# [Instructions to follow]
Only the number is wanted: state how many lines of the data below contain the word "label".

# [Dataset]
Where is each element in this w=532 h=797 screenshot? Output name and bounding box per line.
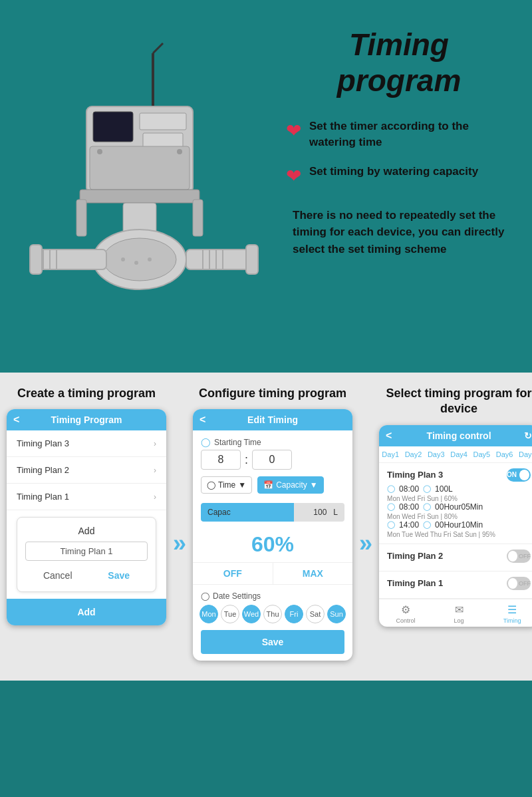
svg-rect-9: [80, 190, 200, 203]
plan-2-item: Timing Plan 2 OFF: [379, 544, 532, 571]
nav-timing[interactable]: ☰ Timing: [485, 603, 532, 624]
max-button[interactable]: MAX: [273, 563, 353, 584]
day-tab-6[interactable]: Day6: [493, 446, 515, 462]
svg-point-26: [148, 257, 152, 261]
refresh-icon[interactable]: ↻: [524, 430, 532, 441]
date-settings-label: ◯ Date Settings: [193, 591, 352, 605]
modal-buttons: Cancel Save: [25, 567, 148, 583]
step-3-title: Select timing program for device: [379, 386, 532, 417]
steps-container: Create a timing program < Timing Program…: [7, 386, 525, 661]
nav-log[interactable]: ✉ Log: [432, 603, 485, 624]
page-title: Timing program: [286, 27, 512, 98]
heart-icon-2: ❤: [286, 165, 301, 187]
time-colon: :: [245, 453, 248, 467]
plan-1-toggle[interactable]: OFF: [507, 577, 531, 590]
svg-rect-18: [186, 249, 253, 269]
svg-rect-17: [30, 245, 42, 274]
weekday-mon[interactable]: Mon: [200, 605, 218, 623]
svg-point-25: [134, 261, 138, 265]
entry-clock-icon-1: ◯: [387, 484, 395, 493]
add-button[interactable]: Add: [7, 599, 166, 625]
back-arrow-3-icon: <: [386, 430, 392, 442]
svg-rect-3: [93, 112, 133, 142]
feature-text-2: Set timing by watering capacity: [309, 164, 478, 180]
weekday-sun[interactable]: Sun: [327, 605, 346, 623]
plan-2-toggle[interactable]: OFF: [507, 550, 531, 563]
nav-log-icon: ✉: [455, 603, 464, 616]
entry-dur-icon-3: ◯: [423, 520, 431, 529]
nav-control-icon: ⚙: [401, 603, 410, 616]
hour-input[interactable]: 8: [201, 450, 241, 470]
add-modal-input[interactable]: Timing Plan 1: [25, 542, 148, 561]
step-1-title: Create a timing program: [17, 386, 156, 401]
chevron-icon-2: ›: [154, 466, 156, 475]
phone-1-header: < Timing Program: [7, 409, 166, 430]
weekday-tue[interactable]: Tue: [221, 605, 239, 623]
toggle-off-label-1: OFF: [519, 580, 531, 587]
weekday-fri[interactable]: Fri: [285, 605, 303, 623]
day-tab-4[interactable]: Day4: [448, 446, 470, 462]
off-button[interactable]: OFF: [193, 563, 273, 584]
plan-3-toggle[interactable]: ON: [507, 468, 531, 482]
weekday-wed[interactable]: Wed: [242, 605, 261, 623]
day-tab-1[interactable]: Day1: [379, 446, 402, 462]
date-icon: ◯: [201, 591, 209, 601]
time-dropdown[interactable]: ◯ Time ▼: [201, 476, 252, 494]
plan-1-item: Timing Plan 1 OFF: [379, 571, 532, 599]
toggle-knob-1: [508, 578, 517, 589]
list-item-1[interactable]: Timing Plan 3 ›: [7, 430, 166, 457]
svg-rect-23: [246, 245, 258, 274]
entry-dur-2: 00Hour05Min: [435, 502, 483, 512]
svg-line-1: [153, 43, 163, 53]
svg-rect-6: [90, 146, 190, 190]
nav-log-label: Log: [454, 617, 464, 624]
minute-input[interactable]: 0: [252, 450, 292, 470]
device-image-area: [0, 13, 279, 353]
svg-rect-28: [193, 200, 203, 236]
capacity-dropdown[interactable]: 📅 Capacity ▼: [257, 476, 324, 494]
day-tab-7[interactable]: Day7: [516, 446, 532, 462]
list-item-1-label: Timing Plan 3: [17, 438, 69, 448]
weekday-sat[interactable]: Sat: [306, 605, 325, 623]
top-section: Timing program ❤ Set the timer according…: [0, 0, 532, 373]
entry-time-1: 08:00: [399, 484, 419, 494]
dropdown-arrow-icon: ▼: [238, 480, 246, 490]
weekday-row: Mon Tue Wed Thu Fri Sat Sun: [193, 605, 352, 630]
weekday-thu[interactable]: Thu: [263, 605, 282, 623]
list-item-3[interactable]: Timing Plan 1 ›: [7, 484, 166, 510]
description-text: There is no need to repeatedly set the t…: [286, 207, 512, 258]
plan-1-name: Timing Plan 1: [387, 578, 443, 588]
save-button[interactable]: Save: [97, 567, 140, 583]
day-tab-5[interactable]: Day5: [470, 446, 493, 462]
list-item-2[interactable]: Timing Plan 2 ›: [7, 457, 166, 484]
starting-time-label: ◯ Starting Time: [201, 437, 344, 447]
arrow-2: »: [359, 530, 372, 558]
clock-icon: ◯: [201, 437, 211, 447]
chevron-icon-1: ›: [154, 439, 156, 448]
phone-3-header-title: Timing control: [427, 430, 491, 441]
time-clock-icon: ◯: [207, 480, 215, 490]
feature-item-1: ❤ Set the timer according to the waterin…: [286, 118, 512, 150]
feature-item-2: ❤ Set timing by watering capacity: [286, 164, 512, 187]
svg-point-24: [121, 257, 125, 261]
svg-point-12: [103, 238, 176, 281]
entry-time-3: 14:00: [399, 520, 419, 530]
plan-entry-2: ◯ 08:00 ◯ 00Hour05Min: [387, 502, 531, 512]
back-arrow-icon: <: [13, 414, 19, 426]
phone-2-header: < Edit Timing: [193, 409, 352, 430]
svg-point-8: [177, 149, 182, 154]
day-tab-3[interactable]: Day3: [425, 446, 448, 462]
phone2-save-button[interactable]: Save: [201, 630, 344, 654]
capacity-arrow-icon: ▼: [310, 480, 318, 490]
entry-dur-3: 00Hour10Min: [435, 520, 483, 530]
nav-control[interactable]: ⚙ Control: [379, 603, 432, 624]
svg-point-7: [97, 149, 102, 154]
svg-rect-4: [140, 113, 186, 130]
edit-section: ◯ Starting Time 8 : 0 ◯ Time ▼: [193, 430, 352, 503]
phone-1-header-title: Timing Program: [51, 414, 122, 425]
phone-3-frame: < Timing control ↻ Day1 Day2 Day3 Day4 D…: [379, 425, 532, 627]
day-tab-2[interactable]: Day2: [402, 446, 424, 462]
nav-timing-icon: ☰: [507, 603, 517, 616]
cancel-button[interactable]: Cancel: [33, 567, 83, 583]
nav-control-label: Control: [396, 617, 416, 624]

# [Finished exercise]
6